Thursday, October 11, 2012

Third Culture story, car, buying a car, purchasing a car, family car, European car, Michelle Nott
My first small European car



I had to finally buy my very own car so I could drive four states away to my first job out of college. My dad and I walked into one dealership, looked at a few models, chose one, signed some papers, walked out. I drove my new car home in time for lunch. I could literally pack my entire life, including four seasons of clothes, a box full of wine (I had recently gotten back from my “nannyship” in France), and my teddy bear. That same car drove me up and down I-75 countless times. It carried my wedding dress and flowers. It held my first baby to and from her pediatric appointments.

Then, our family arrived in Belgium. I adjusted from driving my small yet spacious American-model car to a simply small European car. It was alright because I had just one small 11-month old child. I could tote her around in a fold-up city stroller which fit perfectly in the trunk, even with groceries.

Soon came small-model child number two. The car seats fit side by side, although they both sat at window seats. The one-child fold-up stroller was soon replaced by the practically double-decker two-child push cart (“chair” just doesn't tell it right), which snuggled into the trunk if I took off the front wheel. Once the extra-curricular transportation was on board, I could take them all around town, to parks, to playgrounds, to anywhere but the grocery story or to anywhere possible purchases would need to be delivered home. Once I forgot to take the double stroller out before food shopping and had to drive home with paper bags (when they still gave out bags) stacked in between the toddler and her baby sister, under their feet, and seated beside me like a passenger. Sharp turns threw vegetables onto my lap. Once home and the car emptied of its contents, including my daughters, I made a mental note to insist on a new, bigger car with adequate trunk space. That was over eight years ago.
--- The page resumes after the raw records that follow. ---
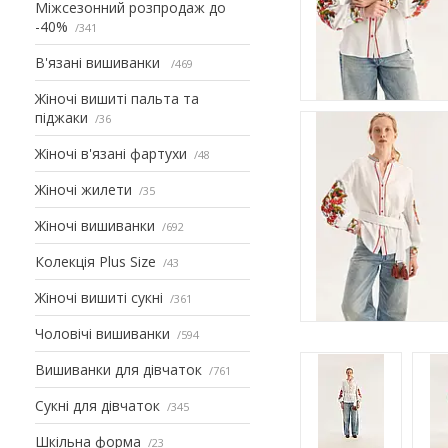
Міжсезонний розпродаж до
-40%
341
В'язані вишиванки
469
Жіночі вишиті пальта та
піджаки
36
Жіночі в'язані фартухи
48
Жіночі жилети
35
Жіночі вишиванки
692
Колекція Plus Size
43
Жіночі вишиті сукні
361
Чоловічі вишиванки
594
Вишиванки для дівчаток
761
Сукні для дівчаток
345
Шкільна форма
23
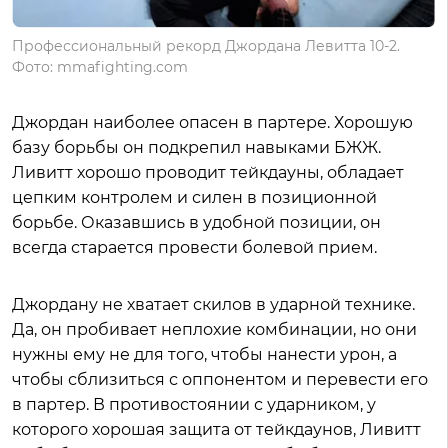
Профессиональный рекорд Джордана Левитта 10-2.
Фото: mmafighting.com
Джордан наиболее опасен в партере. Хорошую
базу борьбы он подкрепил навыками БЖЖ.
Ливитт хорошо проводит тейкдауны, обладает
цепким контролем и силен в позиционной
борьбе. Оказавшись в удобной позиции, он
всегда старается провести болевой прием.
Джордану не хватает скилов в ударной технике.
Да, он пробивает неплохие комбинации, но они
нужны ему не для того, чтобы нанести урон, а
чтобы сблизиться с оппонентом и перевести его
в партер. В противостоянии с ударником, у
которого хорошая защита от тейкдаунов, Ливитт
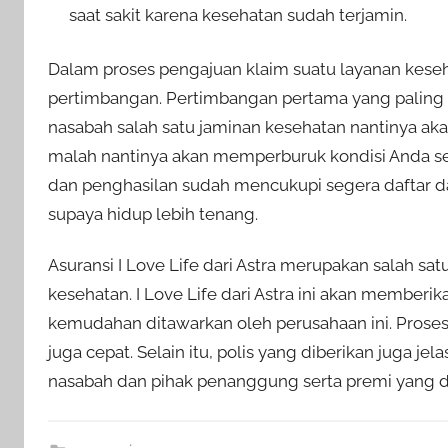
saat sakit karena kesehatan sudah terjamin.
Dalam proses pengajuan klaim suatu layanan kese
pertimbangan. Pertimbangan pertama yang paling 
nasabah salah satu jaminan kesehatan nantinya ak
malah nantinya akan memperburuk kondisi Anda sen
dan penghasilan sudah mencukupi segera daftar d
supaya hidup lebih tenang.
Asuransi I Love Life dari Astra merupakan salah s
kesehatan. I Love Life dari Astra ini akan member
kemudahan ditawarkan oleh perusahaan ini. Proses 
juga cepat. Selain itu, polis yang diberikan juga 
nasabah dan pihak penanggung serta premi yang di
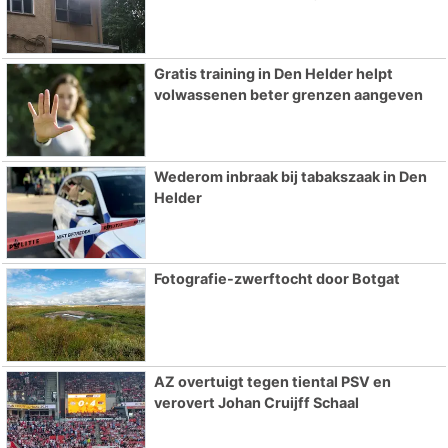
Gratis training in Den Helder helpt
volwassenen beter grenzen aangeven
Wederom inbraak bij tabakszaak in Den
Helder
Fotografie-zwerftocht door Botgat
AZ overtuigt tegen tiental PSV en
verovert Johan Cruijff Schaal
As the girls grew, the double stroller was replaced by its predecessor, the fold-up city stroller, and parked in the garage. A relief fell over me as I never had to relive the moments of frustration after opening the back of the car after a big shopping day only to see the stroller forgotten in the back, or getting out to a beautiful chateau only to discover I had forgotten to put the double stroller back in. Never mind the stress of having to dismantle the stroller quick enough after paying my parking ticket. I never did find out just how much time one has in between paying and driving out of the gates...phew!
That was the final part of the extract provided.